Peretti notes that in the Eighties the fast-food market had begun to stagnate and so Taco Bell, the American Mexican fast-food chain, introduced the value meal. That way companies could bundle together a number of starters, sides, drinks and desserts that the customer would order on the assumption that they were getting great value for money. Again, other fast food outlets quickly copied. "Value meals" also meant that customers took less time choosing at the counter than when they were just offered individual items.
The much maligned "super-size" value meal at McDonald's was rolled out in 1993, after it co-marketed the film Jurassic Park, offering a "Dino-size". It was so successful, it became a fixture on the menu. In one arresting scene we see the only size of soda that was available at McDonald's in the Fifties: seven ounces (207ml). A super-size soda at McDonald's was 42oz (1.19l). McDonald's began to phase out the size in 2004, though many other outlets persisted. Perreti observes it was corporate America and the constant push for increased profits that was making food sizes bigger but, dangerously, science would dictate that humans had a propensity to overeat foods high in fat and sugar.

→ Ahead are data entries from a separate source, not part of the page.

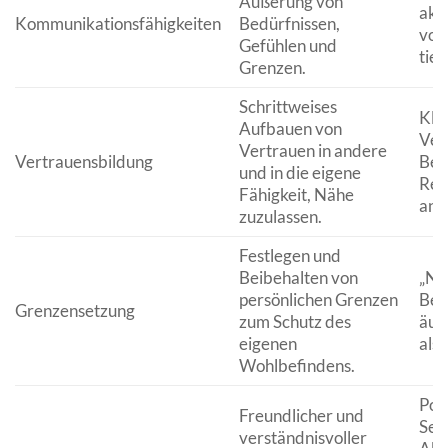
Äußerung von
akt
Kommunikationsfähigkeiten
Bedürfnissen,
von 
Gefühlen und
tie
Grenzen.
Schrittweises
Klei
Aufbauen von
Verl
Vertrauen in andere
Vertrauensbildung
Beo
und in die eigene
Rea
Fähigkeit, Nähe
an 
zuzulassen.
Festlegen und
Beibehalten von
„Nei
persönlichen Grenzen
Bed
Grenzensetzung
zum Schutz des
äuß
eigenen
als 
Wohlbefindens.
Posi
Freundlicher und
Sel
verständnisvoller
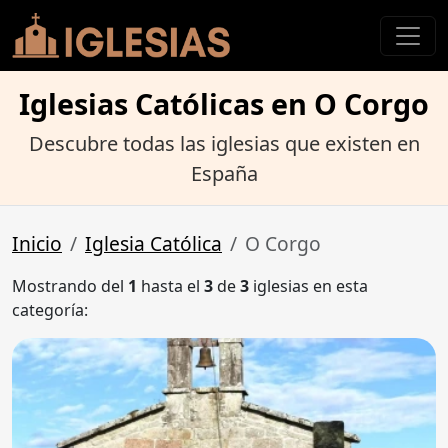
Iglesias Católicas en O Corgo
Descubre todas las iglesias que existen en
España
Inicio
Iglesia Católica
O Corgo
Mostrando del
1
hasta el
3
de
3
iglesias en esta
categoría:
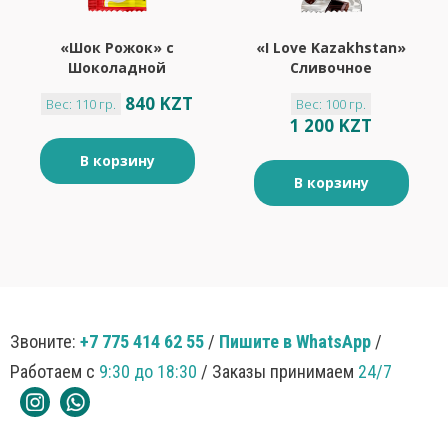
«Шок Рожок» с
«I Love Kazakhstan»
Шоколадной
Сливочное
Крошкой 110г
Шоколадное 100г
840 KZT
Вес: 110 гр.
Вес: 100 гр.
1 200 KZT
В корзину
В корзину
Звоните:
+7 775 414 62 55
/
Пишите в WhatsApp
/
Работаем с
9:30 до 18:30
/ Заказы принимаем
24/7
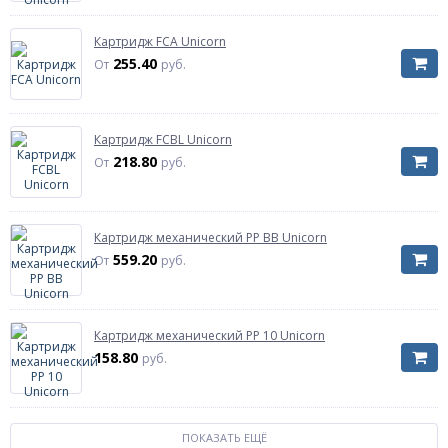
Картридж FCA Unicorn
255.40
От
руб.
Картридж FCBL Unicorn
218.80
От
руб.
Картридж механический РР ВВ Unicorn
559.20
От
руб.
Картридж механический PP 10 Unicorn
158.80
руб.
ПОКАЗАТЬ ЕЩЁ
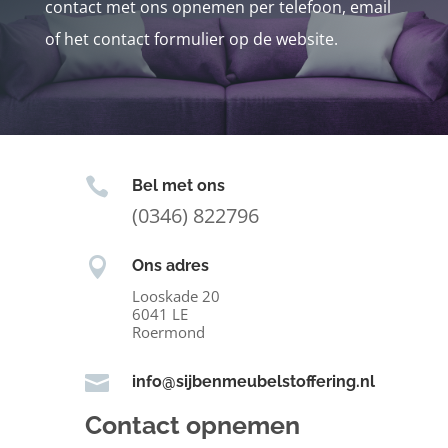
contact met ons opnemen per telefoon, email
of het contact formulier op de website.

Bel met ons
(0346) 822796

Ons adres
Looskade 20
6041 LE
Roermond

info@sijbenmeubelstoffering.nl
Contact opnemen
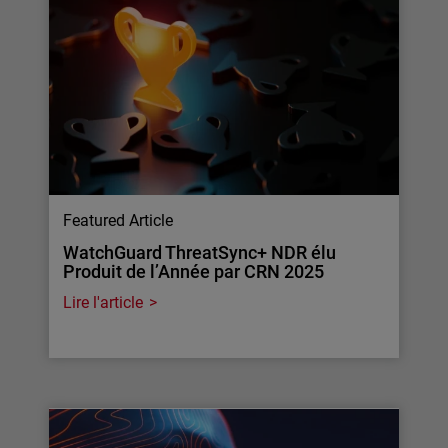
Featured Article
WatchGuard ThreatSync+ NDR élu
Produit de l’Année par CRN 2025
Lire l'article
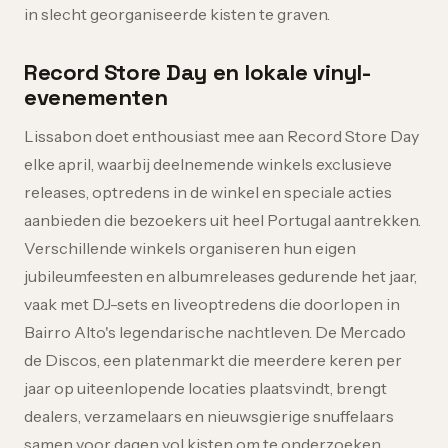
in slecht georganiseerde kisten te graven.
Record Store Day en lokale vinyl-
evenementen
Lissabon doet enthousiast mee aan Record Store Day
elke april, waarbij deelnemende winkels exclusieve
releases, optredens in de winkel en speciale acties
aanbieden die bezoekers uit heel Portugal aantrekken.
Verschillende winkels organiseren hun eigen
jubileumfeesten en albumreleases gedurende het jaar,
vaak met DJ-sets en liveoptredens die doorlopen in
Bairro Alto's legendarische nachtleven. De Mercado
de Discos, een platenmarkt die meerdere keren per
jaar op uiteenlopende locaties plaatsvindt, brengt
dealers, verzamelaars en nieuwsgierige snuffelaars
samen voor dagen vol kisten om te onderzoeken.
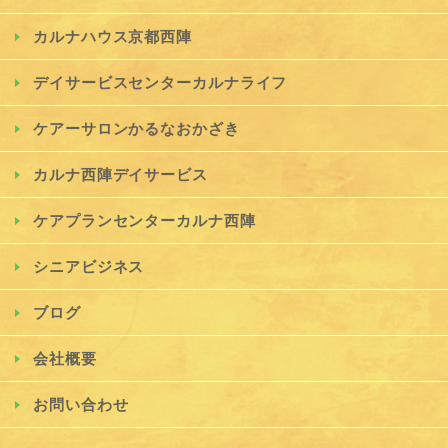
カルナハウス京都西陣
デイサービスセンターカルナライフ
ケアーサロンかるなおかざき
カルナ西陣デイサービス
ケアプランセンターカルナ西陣
シニアビジネス
ブログ
会社概要
お問い合わせ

In the late 1990s, Dr Barbara Rolls of Penn State University researched how portion size contributed to obesity. Before, it was believed if someone overate at one meal, they compensated by undereating later. What she found was that people would continue to overeat if they were given bigger portion sizes. The programme also looks at the size of chocolate bars in the UK, which have grown considerably over time and been marketed as a family snack.
When health experts persuaded manufacturers to withdraw king-size bars in 2004, they came up with the idea of "duo" or "twin" bars, which are essentially two bars in one but are marketed as being for sharing. Peretti notes that these bars are rarely shared.
Sharing is the latest buzz word for the food industry, but research shows that larger bags lead us to eat more. Dr Rolls discusses another study that demonstrated that the larger the portion of crisps, the more people eat. What the participants ate for dinner was then looked at, to see if they compensated for the bigger portion of crisps they had eaten by eating less, but they didn't. "The bag is a certain cue that it is appropriate to eat that amount and people just keep going," notes Rolls.
The final culprits in our ever expanding portions sizes are supermarkets, which encourage multi-buy promotions on what they call "expandable" foods: snacks, sweets and crisps, as the capacity to consume them is greater. Last year the number of multi-buy promotions offered on crisps, sweets and chocolate rose by 138 per cent, the supermarkets safe in the knowledge that it will get people through the door.
It is this relentless pursuit of profit that has led to upsizing on such a huge scale, which in turn has contributed to an obesity epidemic. A bucket of popcorn sure has a lot to answer for.